Addolcitelo se lo desiderate e immergete velocemente i biscotti nel caffè: uno alla volta, solo per un breve istante.

Disponeteli in uno strato compatto sul fondo di una piccola tortiera.

3. Assemblaggio della torta (5 minuti + tempo di riposo)
Versate la crema sui biscotti.

Lisciate la superficie con una spatola.

Coprite con pellicola trasparente e mettete in frigorifero per almeno 1 ora per far rassodare la base.

4. Preparazione della copertura al cioccolato (5 minuti)
Scaldate il latte (senza farlo bollire), spegnete il fuoco e aggiungete il cioccolato tritato.

Mescolate fino a ottenere una ganache liscia e lucida.

Versatela sulla crema raffreddata e livellatela. Se volete, cospargetela con un po’ di farina di cocco.

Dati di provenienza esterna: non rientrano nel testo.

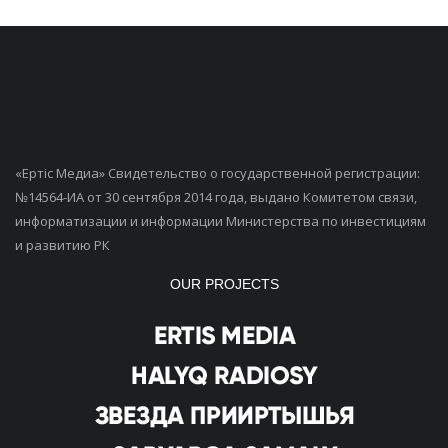
«Ертiс Медиа» Свидетельство о государственной регистрации:
№14564-ИА от 30 сентября 2014 года, выдано Комитетом связи,
информатизации и информации Министерства по инвестициям
и развитию РК
OUR PROJECTS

5. Mettete in frigorifero per 3 ore… ma ne vale la pena.

Coprite e mettete in frigorifero per almeno altre 3 ore (preferibilmente 4 ore).

Una volta solidificata, tagliate a quadrotti e servite fredda.

Conservazione
Si conserva fino a 3 giorni in frigorifero, ben coperta.

Sconsiglio di congelarla: il latte e lo yogurt potrebbero separarsi e rovinarne la consistenza.

Servitela fredda, direttamente dal frigorifero: è allora che è al suo meglio.

Questa è una di quelle ricette che preparo la sera, mentre sto già riordinando la cucina.

In questo modo, il giorno dopo, ho il dessert pronto e non devo esagerare.

E quando la porto in tavola, nessuno mi chiede: “Oh, ma è buona?”
Anzi, tutti mi chiedono se ne è rimasta un po’.